At least three people were killed and more than 20 others,  including Turkish nationals, were wounded when a car bomb targeting foreign nationals exploded Saturday in the town of Afgoye, 30 kilometers outside of Somalia’s capital, Mogadishu.Al-Shabab has claimed responsibility for the attack.
Two Somali officials confirmed the causalities to local media.According to Turkish news Agency Anadolu, the Turkish health minister said at least six Turkish nationals were injured in the attack, two of whom sustained serious injuries.
The news agency said  staffers of a Turkish construction firm were injured in the explosion.
Afgoye residents say they heard a huge blast in the area followed by gunfire.

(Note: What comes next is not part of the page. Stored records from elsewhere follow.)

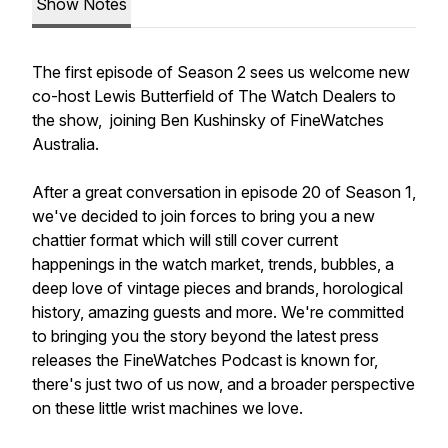
Show Notes
The first episode of Season 2 sees us welcome new
co-host Lewis Butterfield of The Watch Dealers to
the show, joining Ben Kushinsky of FineWatches
Australia.
After a great conversation in episode 20 of Season 1,
we've decided to join forces to bring you a new
chattier format which will still cover current
happenings in the watch market, trends, bubbles, a
deep love of vintage pieces and brands, horological
history, amazing guests and more. We're committed
to bringing you the story beyond the latest press
releases the FineWatches Podcast is known for,
there's just two of us now, and a broader perspective
on these little wrist machines we love.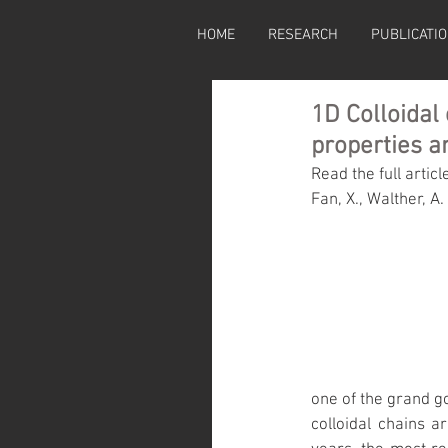
HOME
RESEARCH
PUBLICATI
1D Colloidal
properties a
Read the full articl
Fan, X., Walther, A. 
one of the grand g
colloidal chains a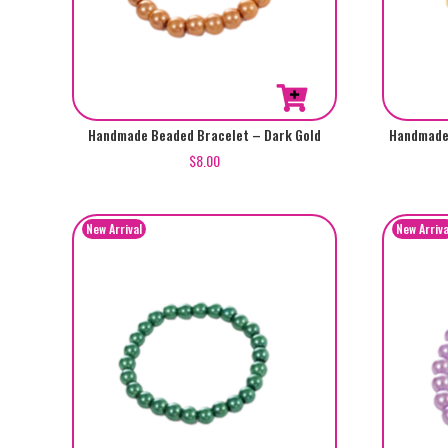
Handmade Beaded Bracelet – Dark Gold
Handmade 
$
8.00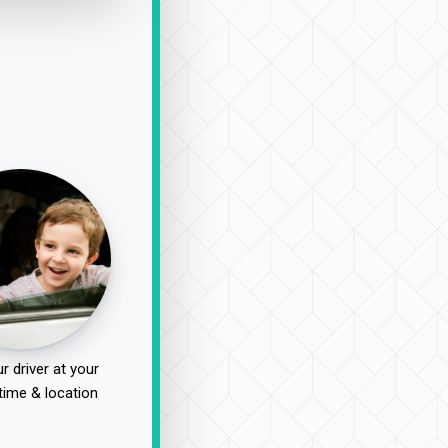
r driver at your
time & location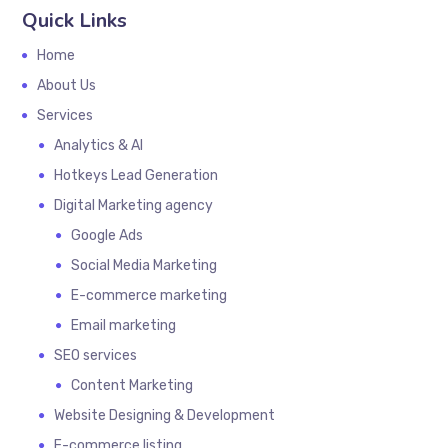
Quick Links
Home
About Us
Services
Analytics & AI
Hotkeys Lead Generation
Digital Marketing agency
Google Ads
Social Media Marketing
E-commerce marketing
Email marketing
SEO services
Content Marketing
Website Designing & Development
E-commerce listing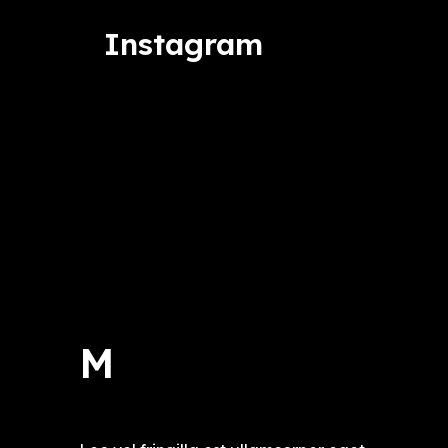
Instagram
M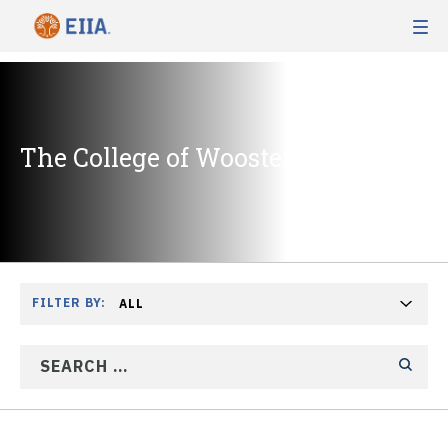
The College of Wooster
FILTER BY:
ALL
SEARCH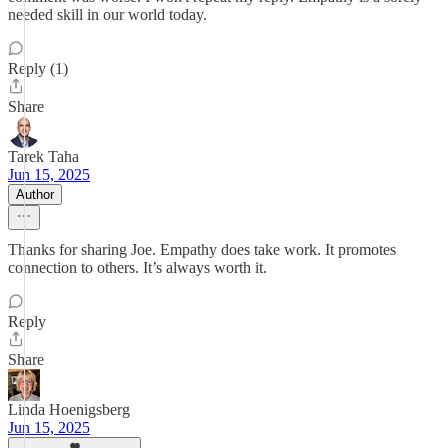
needed skill in our world today.
Reply (1)
Share
Tarek Taha
Jun 15, 2025
Author
Thanks for sharing Joe. Empathy does take work. It promotes
connection to others. It’s always worth it.
Reply
Share
Linda Hoenigsberg
Jun 15, 2025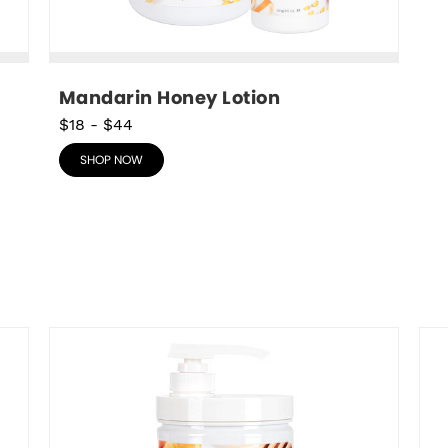
Mandarin Honey Lotion
$18
-
$44
SHOP NOW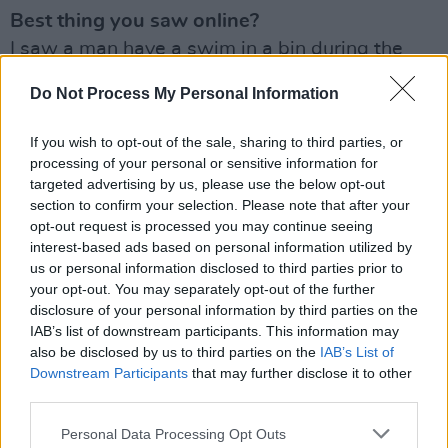
Best thing you saw online?
I saw a man have a swim in a bin during the
heatwave. ‘Can’t a man have a swim in his own
Do Not Process My Personal Information
bin on the hottest day of the year?’ He
exclaimed, quite rightly. And I have thought
If you wish to opt-out of the sale, sharing to third parties, or
about that video every single day since.
processing of your personal or sensitive information for
targeted advertising by us, please use the below opt-out
Your hope for next year?
section to confirm your selection. Please note that after your
opt-out request is processed you may continue seeing
To play loads of shows. To record an album. To
interest-based ads based on personal information utilized by
throw myself completely into music.
us or personal information disclosed to third parties prior to
your opt-out. You may separately opt-out of the further
What tickled your funny bone?
disclosure of your personal information by third parties on the
The bin guy again. But apart from him: Mister
IAB’s list of downstream participants. This information may
also be disclosed by us to third parties on the
IAB’s List of
Romantic – John C Reilly. That man is one
Downstream Participants
that may further disclose it to other
glorious human being.
third parties.
Michael’s solo EP
Bones
is out now
Personal Data Processing Opt Outs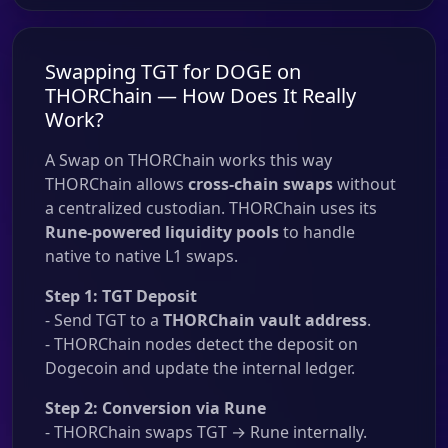
Swapping TGT for DOGE on
THORChain — How Does It Really
Work?
A Swap on THORChain works this way
THORChain allows
cross-chain swaps
without
a centralized custodian. THORChain uses its
Rune-powered liquidity pools
to handle
native to native L1 swaps.
Step 1: TGT Deposit
- Send TGT to a
THORChain vault address
.
- THORChain nodes detect the deposit on
Dogecoin and update the internal ledger.
Step 2: Conversion via Rune
- THORChain swaps TGT → Rune internally.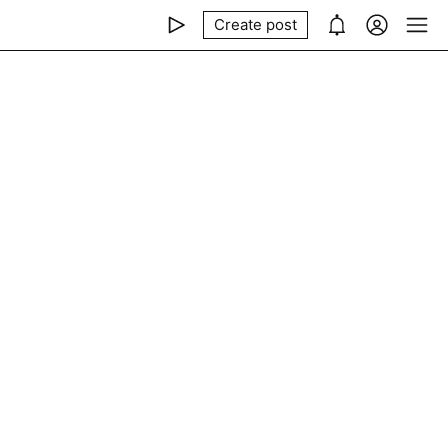
Create post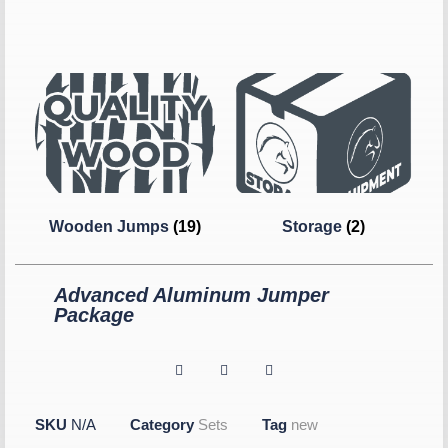
Wooden Jumps
(19)
Storage
(2)
Advanced Aluminum Jumper
Package
SKU
N/A
Category
Sets
Tag
new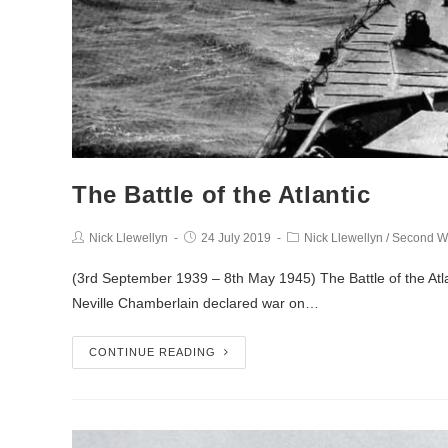
The Battle of the Atlantic
Nick Llewellyn
24 July 2019
Nick Llewellyn
/
Second W
(3rd September 1939 – 8th May 1945) The Battle of the Atlant
Neville Chamberlain declared war on…
CONTINUE READING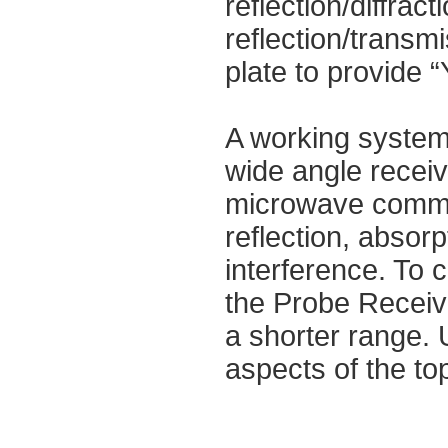
reflection/diffrac
reflection/transm
plate to provide “
A working system 
wide angle receiv
microwave commu
reflection, absor
interference. To 
the Probe Receive
a shorter range. U
aspects of the top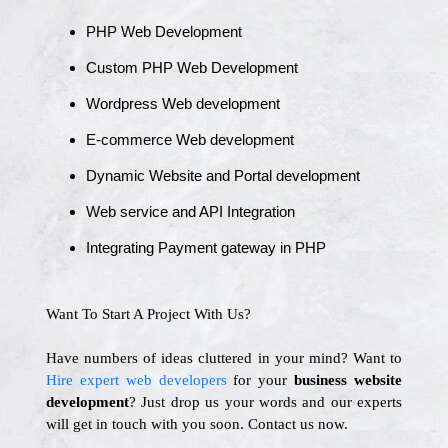
PHP Web Development
Custom PHP Web Development
Wordpress Web development
E-commerce Web development
Dynamic Website and Portal development
Web service and API Integration
Integrating Payment gateway in PHP
Want To Start A Project With Us?
Have numbers of ideas cluttered in your mind? Want to
Hire expert web developers
for your
business website
development
? Just drop us your words and our experts
will get in touch with you soon. Contact us now.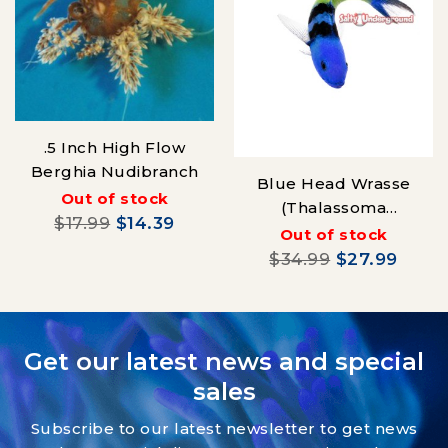
.5 Inch High Flow
Berghia Nudibranch
Blue Head Wrasse
Out of stock
(Thalassoma
$17.99
$14.39
bifasciatum) Juvenile
Out of stock
$34.99
$27.99
Get our latest news and special
sales
Subscribe to our latest newsletter to get news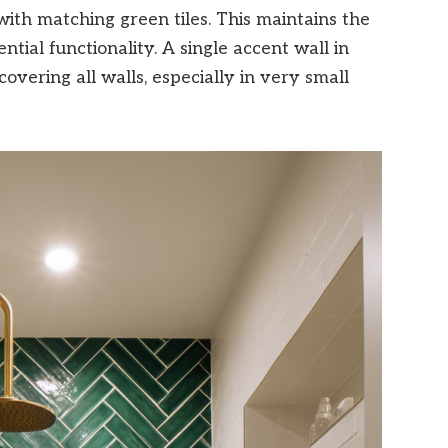
 with matching green tiles. This maintains the
tial functionality. A single accent wall in
overing all walls, especially in very small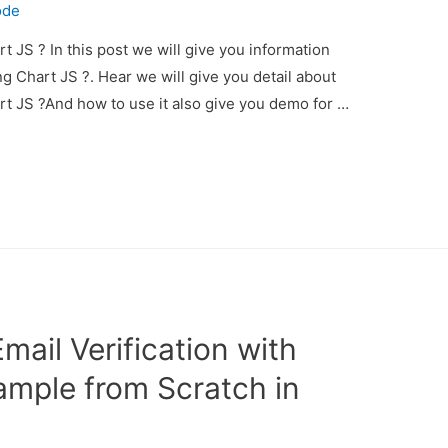
ode
t JS ? In this post we will give you information
g Chart JS ?. Hear we will give you detail about
rt JS ?And how to use it also give you demo for …
ail Verification with
ample from Scratch in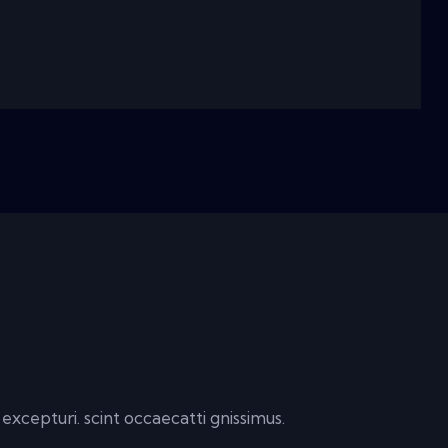
excepturi. scint occaecatti gnissimus.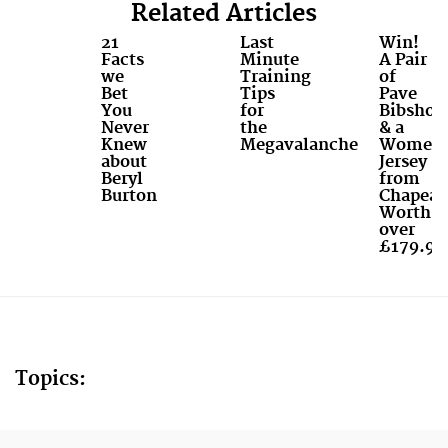
Related Articles
21
Last
Win!
Facts
Minute
A Pair
we
Training
of
Bet
Tips
Pave
You
for
Bibshort
Never
the
& a
Knew
Megavalanche
Women'
about
Jersey
Beryl
from
Burton
Chapeau
Worth
over
£179.99
Topics:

Turkish engineers are working on road construction project. Two Turkish nationals, a foremen and a construction worker, were among more than 80 killed in late December in a bomb attack on a checkpoint near Mogadishu.Saturday’s attack came hours after the Somali army said it had repelled several attacks carried out by al-Shabab militants in Qoryooley and Afgoye town overnight. Qoryooley is about 70 km south of Mogadishu.Al-Shabab claimed it had killed four African Union troops and overrun a military base in Afgoye town, but a Somali official said only one Somali soldier was killed in Afgoye attack.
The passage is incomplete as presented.